Cornelius looked helplessly at Zira. She shrugged. He looked back to Lewis and shrugged also. “Dr. Milo knew—”

“Doctor?”

“Yes. And you killed him,” Zira said bitterly.

“Nonsense, dear. The gorilla killed him. Irrational accusations aren’t going to help.” Cornelius’s voice was stern.

Lewis felt sweat break out across his brow. Despite his guaranteed Stay-DriEST deodorant, he did not feel secure at all. He loosened his collar and fanned himself with the lapels of the white lab coat. He was too warm in the coat, but it was his symbol of authority here, and he didn’t want to take it off. Even as he fanned himself he knew he was using the coat as a security blanket and wanted to laugh at himself. “Didn’t Dr. Milo tell you where he thought you came from?” Lewis asked.

The apes looked at each other and said nothing.

“You can trust us,” Stevie said. “Please.”

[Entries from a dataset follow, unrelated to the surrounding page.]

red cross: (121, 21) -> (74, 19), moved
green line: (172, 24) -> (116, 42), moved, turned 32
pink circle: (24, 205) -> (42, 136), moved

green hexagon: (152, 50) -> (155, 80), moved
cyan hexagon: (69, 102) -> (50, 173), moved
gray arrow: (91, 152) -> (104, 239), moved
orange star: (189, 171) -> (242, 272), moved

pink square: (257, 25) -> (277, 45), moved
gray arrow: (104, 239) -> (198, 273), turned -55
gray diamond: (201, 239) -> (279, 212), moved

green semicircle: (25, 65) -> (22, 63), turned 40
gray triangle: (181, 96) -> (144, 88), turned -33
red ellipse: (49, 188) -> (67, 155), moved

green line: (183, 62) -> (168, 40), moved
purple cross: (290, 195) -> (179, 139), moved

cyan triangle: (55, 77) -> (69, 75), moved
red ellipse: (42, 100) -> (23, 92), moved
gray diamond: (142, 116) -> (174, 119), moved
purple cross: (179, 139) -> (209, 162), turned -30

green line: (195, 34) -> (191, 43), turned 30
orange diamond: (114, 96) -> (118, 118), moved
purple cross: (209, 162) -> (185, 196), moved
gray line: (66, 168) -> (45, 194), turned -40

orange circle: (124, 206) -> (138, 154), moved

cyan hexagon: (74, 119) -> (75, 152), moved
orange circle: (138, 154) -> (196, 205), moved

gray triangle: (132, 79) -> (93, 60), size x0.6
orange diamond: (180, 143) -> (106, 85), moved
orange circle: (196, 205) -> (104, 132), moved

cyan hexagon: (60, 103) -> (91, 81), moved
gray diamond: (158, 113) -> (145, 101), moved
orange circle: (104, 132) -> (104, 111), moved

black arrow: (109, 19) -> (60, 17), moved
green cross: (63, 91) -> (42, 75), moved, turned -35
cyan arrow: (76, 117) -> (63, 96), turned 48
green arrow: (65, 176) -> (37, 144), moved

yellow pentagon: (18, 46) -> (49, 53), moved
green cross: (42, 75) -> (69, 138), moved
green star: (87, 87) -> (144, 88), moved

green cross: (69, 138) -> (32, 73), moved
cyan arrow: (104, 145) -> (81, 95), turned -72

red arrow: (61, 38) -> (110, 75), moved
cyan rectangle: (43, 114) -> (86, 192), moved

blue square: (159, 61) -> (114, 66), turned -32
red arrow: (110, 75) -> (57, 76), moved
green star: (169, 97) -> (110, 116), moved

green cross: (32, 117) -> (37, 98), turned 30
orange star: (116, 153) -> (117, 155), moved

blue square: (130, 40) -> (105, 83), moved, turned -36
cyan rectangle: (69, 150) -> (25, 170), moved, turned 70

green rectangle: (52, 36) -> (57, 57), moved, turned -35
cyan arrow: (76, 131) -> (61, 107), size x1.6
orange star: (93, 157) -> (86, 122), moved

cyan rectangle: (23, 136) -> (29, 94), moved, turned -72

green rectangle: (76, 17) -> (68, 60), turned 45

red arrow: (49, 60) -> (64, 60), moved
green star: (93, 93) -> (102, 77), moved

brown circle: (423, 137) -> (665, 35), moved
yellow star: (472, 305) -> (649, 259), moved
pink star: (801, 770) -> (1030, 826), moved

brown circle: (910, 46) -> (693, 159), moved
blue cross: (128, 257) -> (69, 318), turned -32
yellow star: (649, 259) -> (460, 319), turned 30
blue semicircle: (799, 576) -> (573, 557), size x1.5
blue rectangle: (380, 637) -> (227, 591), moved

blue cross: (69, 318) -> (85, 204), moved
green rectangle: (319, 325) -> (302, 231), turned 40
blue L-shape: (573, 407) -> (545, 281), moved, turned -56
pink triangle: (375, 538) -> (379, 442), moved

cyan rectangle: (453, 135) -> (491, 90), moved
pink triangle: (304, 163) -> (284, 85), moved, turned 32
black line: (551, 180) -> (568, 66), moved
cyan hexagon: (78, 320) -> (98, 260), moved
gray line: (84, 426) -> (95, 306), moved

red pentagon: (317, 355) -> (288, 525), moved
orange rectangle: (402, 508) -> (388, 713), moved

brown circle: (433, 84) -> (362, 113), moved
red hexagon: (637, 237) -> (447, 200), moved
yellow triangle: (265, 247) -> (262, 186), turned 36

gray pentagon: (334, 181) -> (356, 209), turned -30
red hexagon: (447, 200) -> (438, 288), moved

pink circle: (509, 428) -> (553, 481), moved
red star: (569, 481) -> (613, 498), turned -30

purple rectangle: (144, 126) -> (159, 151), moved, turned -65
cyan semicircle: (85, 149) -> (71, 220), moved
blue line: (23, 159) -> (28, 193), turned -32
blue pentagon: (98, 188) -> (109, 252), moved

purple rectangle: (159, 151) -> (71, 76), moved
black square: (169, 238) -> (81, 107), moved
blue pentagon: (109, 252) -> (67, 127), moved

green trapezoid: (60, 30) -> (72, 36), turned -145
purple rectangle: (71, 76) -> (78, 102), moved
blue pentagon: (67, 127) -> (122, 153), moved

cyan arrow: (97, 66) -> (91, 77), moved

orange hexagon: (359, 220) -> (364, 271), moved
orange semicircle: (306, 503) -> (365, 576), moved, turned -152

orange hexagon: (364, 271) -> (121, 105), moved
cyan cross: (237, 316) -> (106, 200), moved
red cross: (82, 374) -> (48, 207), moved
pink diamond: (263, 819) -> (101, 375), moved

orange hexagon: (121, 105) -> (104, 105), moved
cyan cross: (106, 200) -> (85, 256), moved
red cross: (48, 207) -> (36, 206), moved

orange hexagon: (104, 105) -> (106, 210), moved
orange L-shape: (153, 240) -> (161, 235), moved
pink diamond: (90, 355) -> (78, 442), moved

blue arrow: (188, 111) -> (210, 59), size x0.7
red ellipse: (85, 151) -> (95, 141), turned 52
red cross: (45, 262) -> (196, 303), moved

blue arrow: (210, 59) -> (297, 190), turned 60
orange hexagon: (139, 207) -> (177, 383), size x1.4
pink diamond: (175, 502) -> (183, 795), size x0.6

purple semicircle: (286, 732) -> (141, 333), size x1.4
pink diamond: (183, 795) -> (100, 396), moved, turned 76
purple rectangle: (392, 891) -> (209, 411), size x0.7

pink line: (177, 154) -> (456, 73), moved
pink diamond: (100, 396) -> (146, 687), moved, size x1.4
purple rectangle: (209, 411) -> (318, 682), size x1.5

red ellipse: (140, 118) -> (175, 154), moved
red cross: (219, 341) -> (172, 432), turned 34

Cornelius smiled, but it wasn’t a smile of amusement. “From our present—backwards into yours.”

Lewis growled deep in his throat, startling the chimps. His brow wrinkled. “You mean time travel?"

“Yes.”

“Nobody’s going to believe it. I don’t even want to report it.”

“I’d prefer you didn’t anyway,” Cornelius said.

“Nobody’s going to believe any of this,” Stephanie reminded them.

“Any of what?” Zira demanded.

“That primitive apes can talk,” Stephanie said.

“Primitive?” Zira stalked across the cage, stamping her feet. “Primitive!”

“But . . .” Stevie protested.

“What Dr. Branton means,” Lewis said, “is that in our ‘primitive’ civilization, apes just don’t talk. None of them. And I think perhaps it will be best if we arrange it so that when you do talk for public benefit, you do it for the, uh, ‘right people’.”

“I see.” Cornelius laughed softly. “We had something of the same problem in our, uh, time.”

Zira leaned against her husband and looked searchingly at the humans. Finally she smiled. “Can I say something else in confidence?”

Lewis returned the smile. “Certainly. Please do.”

“I like you.”

“Why, thank you.”

“I did from the beginning,” Cornelius said. “Both of you, I hope all humans are as pleasant as you are.”

Stevie looked worriedly from one chimpanzee to the other. “Don’t count on it,” she said. Her pretty mouth was drawn tightly, and her face was a mask. “Don’t count on it at all.”

“What do you mean?” Cornelius asked.

She grimaced. “Wait until you meet the ‘right people’.”

“Stevie,” Lewis protested. “That’s hardly fair. I would prefer you didn’t let your political beliefs intrude in this.”

“Aren’t you letting yours get in the way of your professional judgment?” Stevie asked. “Let’s not fight, Lewis. But I’m scared. I really am.”



SEVEN

Long curling waves rolled onto the white sandy beach outside the Western White House. The blue green of the Pacific and the brilliant white of the sand blended together as the curlers came ashore with crashing foam. Sailboats scudded past far offshore.

The president stood at his window and looked out at the bright sunshine and sea. This view always made him sigh because he couldn’t go out in a small sailboat. The Secret Service men had nearly fainted at the thought, and by the time they had outlined their security provisions, with trailing motor boats, life jackets, a trained Navy diver on the sailboat as crew, and all the rest, he knew it wouldn’t be any fun. The president sighed again and turned from the window to his aide. “You can show them in,” he said.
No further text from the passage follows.